_PROBLEM DETAILS_. After finding the line with "El informe propone" in the data below, set down exactly each line through the one with "inspecciones de trabajo;", inclusive, and stop there.
+++ RECORDS SHOWN +++
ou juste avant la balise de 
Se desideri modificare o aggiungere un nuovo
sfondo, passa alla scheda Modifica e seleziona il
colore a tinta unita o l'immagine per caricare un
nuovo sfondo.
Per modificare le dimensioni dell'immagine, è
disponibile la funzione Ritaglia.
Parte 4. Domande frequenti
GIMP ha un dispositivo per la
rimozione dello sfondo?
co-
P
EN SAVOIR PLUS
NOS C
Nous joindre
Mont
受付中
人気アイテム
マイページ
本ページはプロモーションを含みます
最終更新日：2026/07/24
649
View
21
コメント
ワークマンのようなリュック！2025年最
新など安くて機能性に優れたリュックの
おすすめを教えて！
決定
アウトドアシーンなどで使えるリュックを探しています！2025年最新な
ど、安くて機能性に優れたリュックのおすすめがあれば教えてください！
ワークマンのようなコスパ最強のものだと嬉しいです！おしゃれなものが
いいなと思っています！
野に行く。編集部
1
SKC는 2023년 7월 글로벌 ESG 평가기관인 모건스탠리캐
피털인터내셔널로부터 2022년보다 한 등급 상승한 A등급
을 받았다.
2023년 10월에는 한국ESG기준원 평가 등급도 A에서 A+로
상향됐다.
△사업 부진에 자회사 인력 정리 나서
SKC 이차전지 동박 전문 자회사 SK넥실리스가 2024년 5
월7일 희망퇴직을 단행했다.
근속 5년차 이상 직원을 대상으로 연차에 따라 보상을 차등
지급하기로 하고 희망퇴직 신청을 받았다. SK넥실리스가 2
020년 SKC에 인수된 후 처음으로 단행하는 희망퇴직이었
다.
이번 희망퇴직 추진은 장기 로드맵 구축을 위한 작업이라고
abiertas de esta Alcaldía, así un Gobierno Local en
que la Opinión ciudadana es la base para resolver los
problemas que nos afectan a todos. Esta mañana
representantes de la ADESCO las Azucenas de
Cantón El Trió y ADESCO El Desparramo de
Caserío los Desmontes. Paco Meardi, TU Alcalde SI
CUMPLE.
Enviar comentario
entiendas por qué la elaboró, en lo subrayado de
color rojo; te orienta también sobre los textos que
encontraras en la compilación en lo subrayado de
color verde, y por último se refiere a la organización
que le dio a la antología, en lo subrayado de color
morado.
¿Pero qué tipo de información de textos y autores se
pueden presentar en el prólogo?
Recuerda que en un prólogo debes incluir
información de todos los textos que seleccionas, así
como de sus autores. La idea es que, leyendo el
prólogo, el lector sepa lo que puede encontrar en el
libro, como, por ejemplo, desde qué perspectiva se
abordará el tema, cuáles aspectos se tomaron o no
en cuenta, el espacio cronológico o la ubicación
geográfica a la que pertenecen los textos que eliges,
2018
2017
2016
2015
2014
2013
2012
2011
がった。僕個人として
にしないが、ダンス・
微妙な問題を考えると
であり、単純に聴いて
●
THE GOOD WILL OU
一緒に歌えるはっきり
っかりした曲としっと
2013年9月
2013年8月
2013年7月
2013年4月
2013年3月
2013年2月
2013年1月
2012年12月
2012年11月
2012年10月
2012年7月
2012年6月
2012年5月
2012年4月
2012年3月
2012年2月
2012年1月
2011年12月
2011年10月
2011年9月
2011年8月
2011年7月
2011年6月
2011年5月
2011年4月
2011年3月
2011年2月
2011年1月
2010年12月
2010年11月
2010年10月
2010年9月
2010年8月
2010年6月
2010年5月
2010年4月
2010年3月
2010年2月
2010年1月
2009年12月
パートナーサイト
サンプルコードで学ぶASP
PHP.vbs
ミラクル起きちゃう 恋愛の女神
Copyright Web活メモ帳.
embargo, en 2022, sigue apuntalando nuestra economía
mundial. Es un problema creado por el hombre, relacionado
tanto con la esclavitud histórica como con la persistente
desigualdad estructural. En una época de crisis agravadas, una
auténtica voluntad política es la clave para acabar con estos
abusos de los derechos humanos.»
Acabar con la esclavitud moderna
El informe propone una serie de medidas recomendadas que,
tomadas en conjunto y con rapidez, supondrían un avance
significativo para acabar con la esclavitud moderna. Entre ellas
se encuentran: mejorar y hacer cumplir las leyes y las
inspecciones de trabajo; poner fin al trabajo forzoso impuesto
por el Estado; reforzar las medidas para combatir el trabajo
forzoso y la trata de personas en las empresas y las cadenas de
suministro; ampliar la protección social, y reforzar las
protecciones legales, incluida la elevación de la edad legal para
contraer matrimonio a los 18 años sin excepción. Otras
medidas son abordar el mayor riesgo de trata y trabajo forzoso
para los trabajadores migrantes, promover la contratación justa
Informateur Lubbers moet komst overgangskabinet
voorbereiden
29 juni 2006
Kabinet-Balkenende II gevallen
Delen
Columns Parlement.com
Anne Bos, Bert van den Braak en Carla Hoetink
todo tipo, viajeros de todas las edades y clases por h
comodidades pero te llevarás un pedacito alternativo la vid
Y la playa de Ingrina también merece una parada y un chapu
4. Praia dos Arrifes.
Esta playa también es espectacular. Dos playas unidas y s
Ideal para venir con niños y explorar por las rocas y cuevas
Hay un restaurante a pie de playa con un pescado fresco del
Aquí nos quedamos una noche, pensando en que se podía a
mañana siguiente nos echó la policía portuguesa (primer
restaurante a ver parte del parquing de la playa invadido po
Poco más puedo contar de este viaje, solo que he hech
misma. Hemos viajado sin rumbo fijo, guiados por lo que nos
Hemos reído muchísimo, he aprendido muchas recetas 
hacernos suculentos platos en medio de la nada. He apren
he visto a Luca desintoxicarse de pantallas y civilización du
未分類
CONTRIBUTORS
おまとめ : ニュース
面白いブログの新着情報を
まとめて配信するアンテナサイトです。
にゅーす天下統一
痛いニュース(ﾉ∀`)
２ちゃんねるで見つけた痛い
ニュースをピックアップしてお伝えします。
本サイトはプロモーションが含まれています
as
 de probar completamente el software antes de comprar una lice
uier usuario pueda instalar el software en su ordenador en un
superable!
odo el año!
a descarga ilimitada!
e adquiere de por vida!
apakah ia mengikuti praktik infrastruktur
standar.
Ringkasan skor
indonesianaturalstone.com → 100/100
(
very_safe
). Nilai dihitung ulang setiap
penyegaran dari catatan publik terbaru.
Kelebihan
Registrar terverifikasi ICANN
+++
_EXERCISE RESPONSE_.
El informe propone una serie de medidas recomendadas que,
tomadas en conjunto y con rapidez, supondrían un avance
significativo para acabar con la esclavitud moderna. Entre ellas
se encuentran: mejorar y hacer cumplir las leyes y las
inspecciones de trabajo; poner fin al trabajo forzoso impuesto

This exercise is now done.